- _About this task_: The lines to be copied are those below that contain "image".
[Opening Extracted information section]
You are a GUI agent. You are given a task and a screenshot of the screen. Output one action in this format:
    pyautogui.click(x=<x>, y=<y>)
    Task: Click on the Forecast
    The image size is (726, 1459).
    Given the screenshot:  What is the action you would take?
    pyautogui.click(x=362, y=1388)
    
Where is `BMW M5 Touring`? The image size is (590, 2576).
[Closing Extracted information section]
[Opening Extracted information section]
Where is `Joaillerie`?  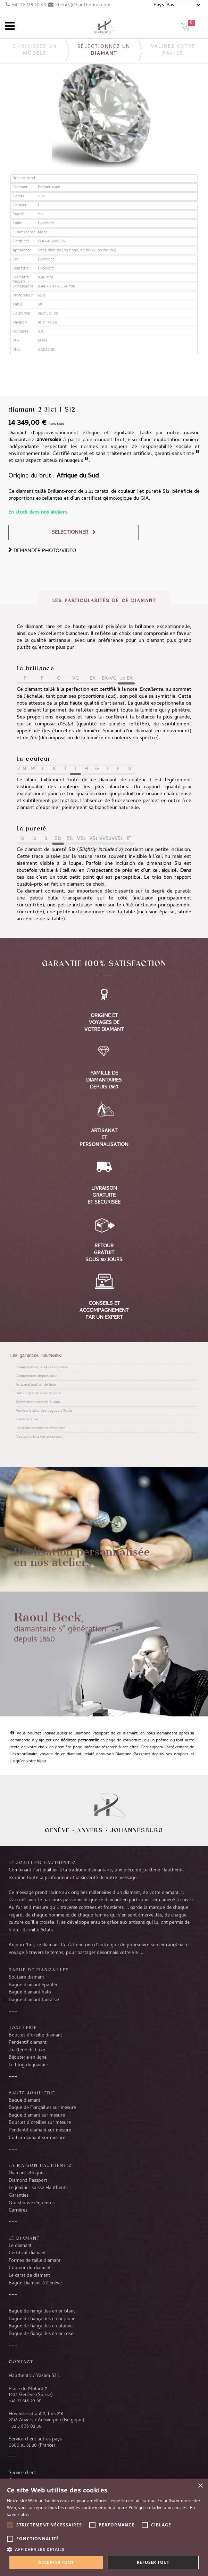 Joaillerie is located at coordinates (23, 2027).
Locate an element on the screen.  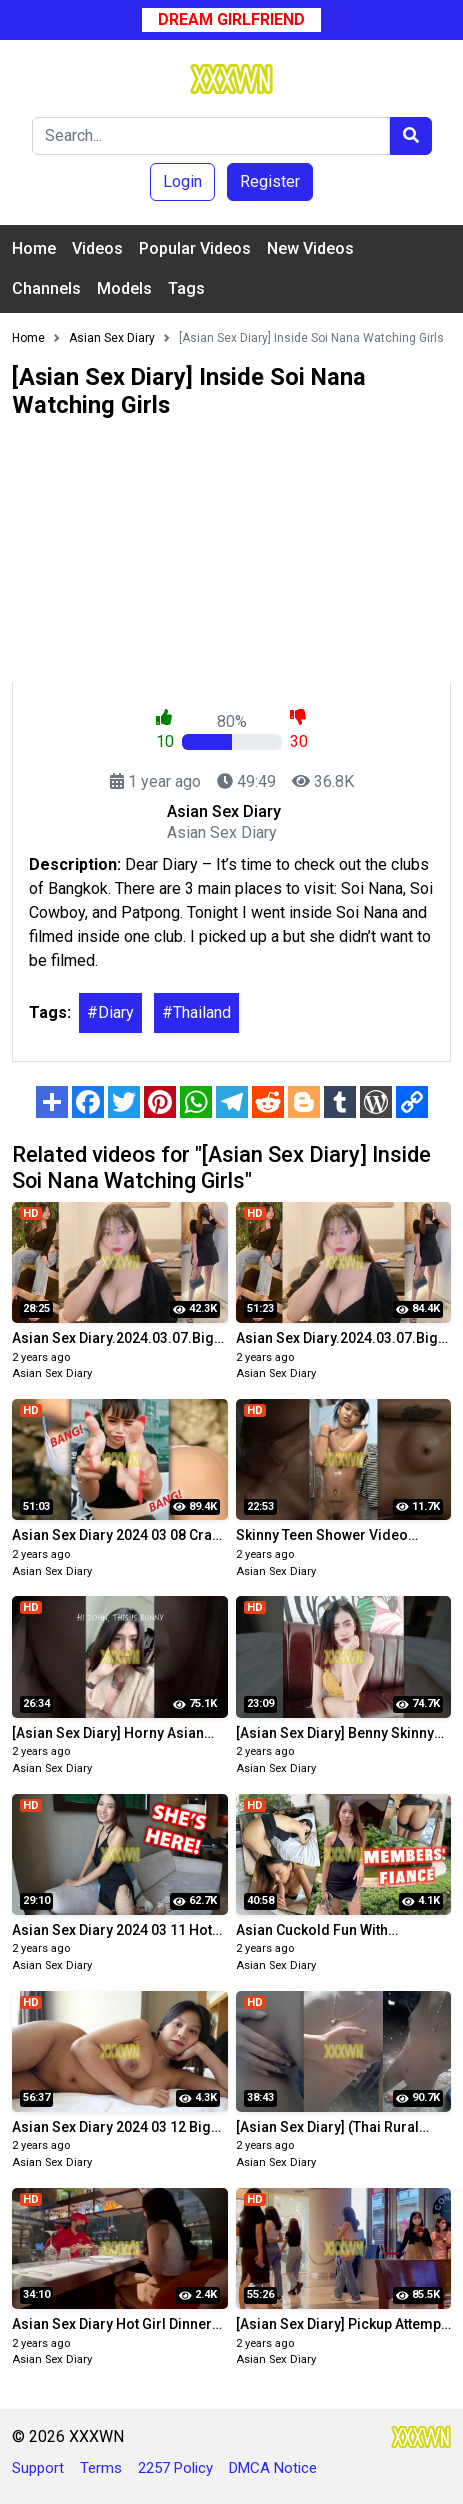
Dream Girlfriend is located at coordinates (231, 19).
[Closing Extracted information section]
[Opening Extracted information section]
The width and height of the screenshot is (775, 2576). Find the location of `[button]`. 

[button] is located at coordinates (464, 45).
[Closing Extracted information section]
- _Task answer_:
    The image size is (726, 1459).
Where is `BMW M5 Touring`? The image size is (590, 2576).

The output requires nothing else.